Your instructions
Which lines in the data below contain the word "Hưng"? Pull each of them out.

Extracted page text data
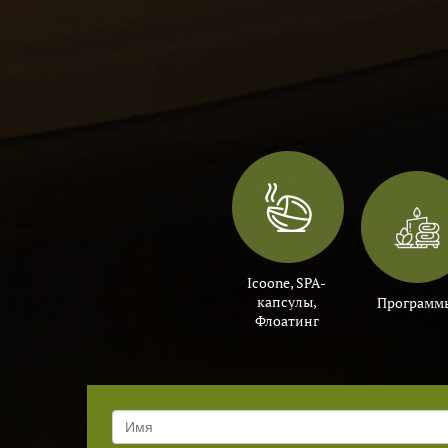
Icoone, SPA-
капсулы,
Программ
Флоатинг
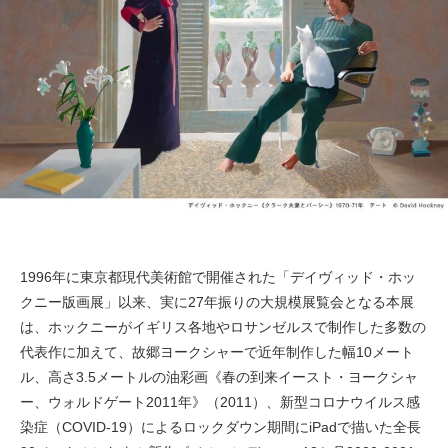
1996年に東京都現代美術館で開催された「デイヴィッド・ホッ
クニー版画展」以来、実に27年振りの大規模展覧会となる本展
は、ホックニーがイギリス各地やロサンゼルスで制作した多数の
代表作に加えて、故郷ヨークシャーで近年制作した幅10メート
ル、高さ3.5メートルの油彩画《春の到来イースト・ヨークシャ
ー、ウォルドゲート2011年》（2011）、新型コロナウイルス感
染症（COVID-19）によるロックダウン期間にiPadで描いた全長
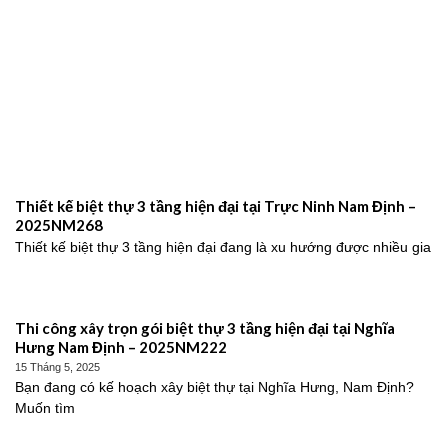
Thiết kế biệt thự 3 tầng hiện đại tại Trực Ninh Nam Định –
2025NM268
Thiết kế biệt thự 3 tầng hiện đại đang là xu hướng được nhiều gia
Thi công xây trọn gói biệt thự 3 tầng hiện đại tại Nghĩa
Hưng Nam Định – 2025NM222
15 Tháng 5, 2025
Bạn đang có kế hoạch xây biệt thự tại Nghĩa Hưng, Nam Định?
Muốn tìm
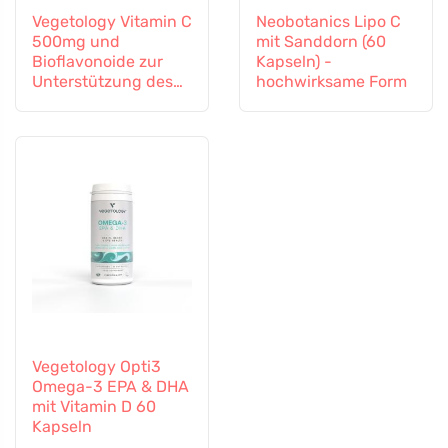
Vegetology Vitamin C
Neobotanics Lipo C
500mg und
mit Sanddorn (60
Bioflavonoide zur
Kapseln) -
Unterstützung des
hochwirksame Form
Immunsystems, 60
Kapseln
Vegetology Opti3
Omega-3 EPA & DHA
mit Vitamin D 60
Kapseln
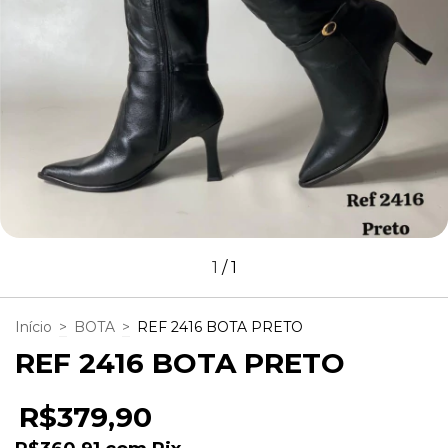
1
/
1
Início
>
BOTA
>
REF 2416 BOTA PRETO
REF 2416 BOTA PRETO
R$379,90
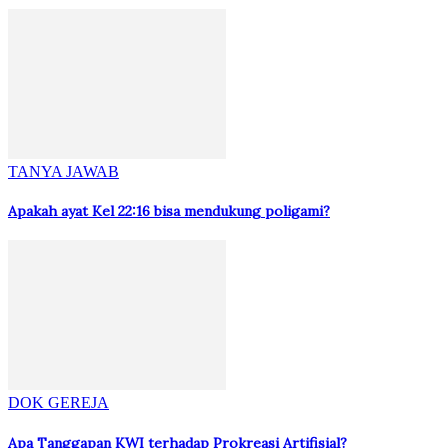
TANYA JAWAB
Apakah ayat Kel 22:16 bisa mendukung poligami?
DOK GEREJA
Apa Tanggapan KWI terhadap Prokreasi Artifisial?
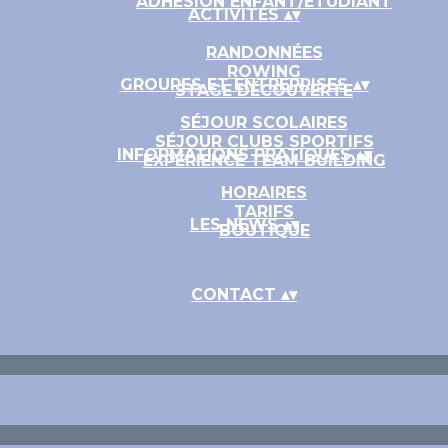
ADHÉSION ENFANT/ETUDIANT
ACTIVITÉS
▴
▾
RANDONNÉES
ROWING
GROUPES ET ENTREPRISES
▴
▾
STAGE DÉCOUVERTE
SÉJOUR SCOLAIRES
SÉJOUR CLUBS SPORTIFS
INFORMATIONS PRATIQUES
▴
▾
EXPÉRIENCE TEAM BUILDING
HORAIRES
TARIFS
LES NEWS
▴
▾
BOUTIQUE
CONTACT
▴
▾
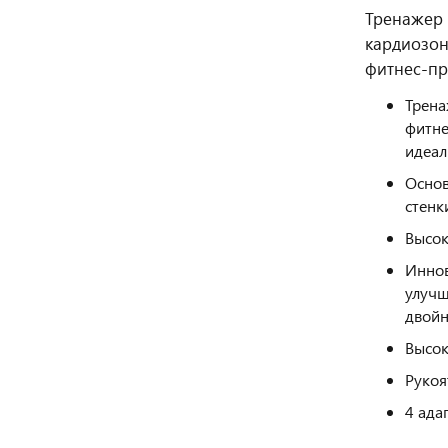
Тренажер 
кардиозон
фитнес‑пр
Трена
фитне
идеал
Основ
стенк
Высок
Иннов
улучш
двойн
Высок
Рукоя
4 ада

Answer to this task
Hưng Nam Định – 2025NM222
Bạn đang có kế hoạch xây biệt thự tại Nghĩa Hưng, Nam Định?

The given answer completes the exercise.